* _Record extracts_
┄┄┄┄┄┄┄┄┄┄┄┄┄┄┄┄┄┄┄┄
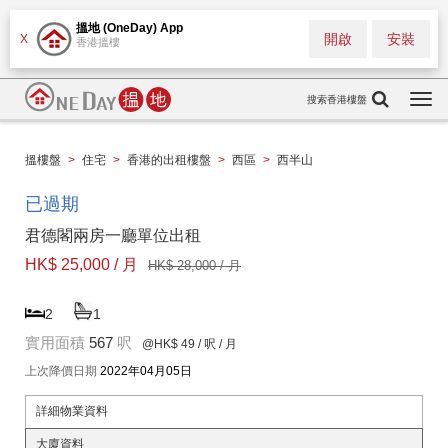
搵地 (OneDay) App
開啟
安裝
X
香港搵樓
搜索香港樓盤
Togg
navi
搵樓盤
>
住宅
>
香港的出租樓盤
>
西區
>
西半山
已過期
君德閣兩房一廳單位出租
HK$ 25,000 / 月
HK$ 28,000 / 月
2
1
實用面積
567
呎
@HK$ 49
/ 呎 / 月
上次降價日期
2022年04月05日
詳細物業資料
大廈資料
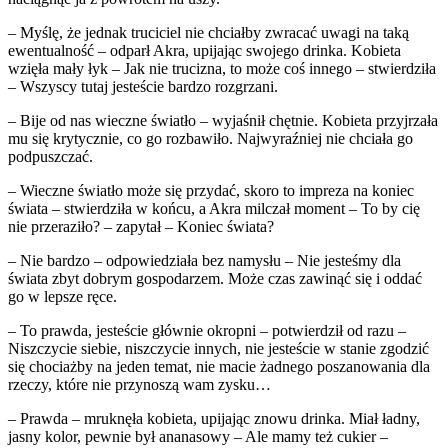
– Myślę, że jednak truciciel nie chciałby zwracać uwagi na taką
ewentualność – odparł Akra, upijając swojego drinka. Kobieta
wzięła mały łyk – Jak nie trucizna, to może coś innego – stwierdziła
– Wszyscy tutaj jesteście bardzo rozgrzani.
– Bije od nas wieczne światło – wyjaśnił chętnie. Kobieta przyjrzała
mu się krytycznie, co go rozbawiło. Najwyraźniej nie chciała go
podpuszczać.
– Wieczne światło może się przydać, skoro to impreza na koniec
świata – stwierdziła w końcu, a Akra milczał moment – To by cię
nie przeraziło? – zapytał – Koniec świata?
– Nie bardzo – odpowiedziała bez namysłu – Nie jesteśmy dla
świata zbyt dobrym gospodarzem. Może czas zawinąć się i oddać
go w lepsze ręce.
– To prawda, jesteście głównie okropni – potwierdził od razu –
Niszczycie siebie, niszczycie innych, nie jesteście w stanie zgodzić
się chociażby na jeden temat, nie macie żadnego poszanowania dla
rzeczy, które nie przynoszą wam zysku…
– Prawda – mruknęła kobieta, upijając znowu drinka. Miał ładny,
jasny kolor, pewnie był ananasowy – Ale mamy też cukier –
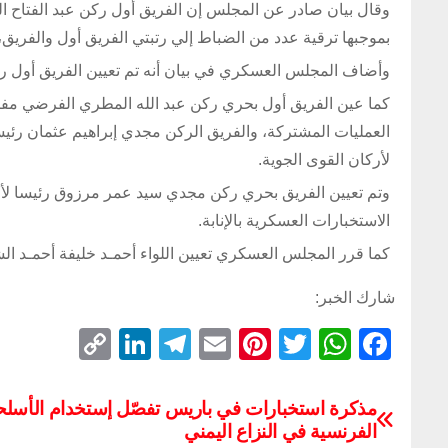
وقال بيان صادر عن المجلس إن الفريق أول ركن عبد الفتاح ا
بموجبها ترقية عدد من الضباط إلي رتبتي الفريق أول والفريق،
وأضاف المجلس العسكري في بيان أنه تم تعيين الفريق أول رك
كما عين الفريق أول بحري ركن عبد الله المطري الفرضي مفتش
العمليات المشتركة، والفريق الركن مجدي إبراهيم عثمان رئيس
لأركان القوى الجوية.
وتم تعيين الفريق بحري ركن مجدي سيد عمر مرزوق رئيسا لأركا
الاستخبارات العسكرية بالإنابة.
كما قرر المجلس العسكري تعيين اللواء أحمـد خليفة أحمـد ا
شارك الخبر:
C
Li
T
E
Pi
T
W
F
o
n
el
m
nt
wi
h
a
p
k
e
ail
er
tt
at
c
مذكرة استخبارات في باريس تفصّل إستخدام الأسلح
الفرنسية في النزاع اليمني
y
e
gr
e
er
s
e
┄┄┄┄┄┄┄┄┄┄┄┄┄┄┄┄┄┄┄┄
* _Work order_
All lines of the data that hold "bardzo" need to be copied.

* _Answer section_
– Wszyscy tutaj jesteście bardzo rozgrzani.
– Nie bardzo – odpowiedziała bez namysłu – Nie jesteśmy dla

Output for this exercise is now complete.